Raquel in Bitches, summing it up:

The best thing about the Olympic coverage being on multiple affiliates is not having to listen to the snarky twits on NBC. And ya know? I never wanted to know that Katie Couric calls Bob Costas "Spongebob."


Daisy Jane - Aug 17, 2004 7:17:36 pm PDT #6556 of 10000
"This bar smells like kerosene and stripper tears."

tommyrot: I think the issue of the proper awards ceremony behavior can best be resolved by asking the question: "What would Numfar do?"


billytea - Aug 18, 2004 8:20:53 am PDT #6557 of 10000
You were a wrong baby who grew up wrong. The wrong kind of wrong. It's better you hear it from a friend.

Hec, in Bitches, blaming it on the Bassanova:

There are so many Basset mixed breeds in my neighborhood, I have come to the conclusion that there is a sex god Basset on the loose. I have come to call him...Bassanova, and composed raps to him in a low, Big Daddy Kane style.

"Yo yo yo / my name is Bassanova / ya know I'm low slung / but I'm hung to get ovah..."


Theodosia - Aug 18, 2004 8:24:43 am PDT #6558 of 10000
'we all walk this earth feeling we are frauds. The trick is to be grateful and hope the caper doesn't end any time soon"
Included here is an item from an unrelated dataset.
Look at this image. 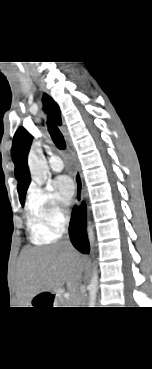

Nutty on personal defense in the Movies topic:

On topic, I am sort of surprised that more horror movie villains do not use frying pans. Always the knives, they go for. These dudes are (a) villains, (b) insane, and (c) usually undead. Shouldn't they be dumber, and try to kill Our Heroine with, like, a can of creamed corn or a baguette or something? But no, always the knives, except when it's a chain saw.


Trudy Booth - Aug 18, 2004 11:12:40 am PDT #6559 of 10000
Greece's financial crisis threatens to take down all of Western civilization - a civilization they themselves founded. A rather tragic irony - which is something they also invented. - Jon Stewart

Beverly: When the elder kid was teething, the pediatrician recommended a half-teaspoon of wine in 6 oz. of liquid in his bedtime bottle. It did make him fall asleep a little easier. The younger? A social drunk. It didn't sedate him, it wound him up, and he wanted company.


Theodosia - Aug 19, 2004 6:56:47 am PDT #6560 of 10000
'we all walk this earth feeling we are frauds. The trick is to be grateful and hope the caper doesn't end any time soon"

Raquel:

I've hit an all-time low in breakfast nutrition, and am having an ice cream float.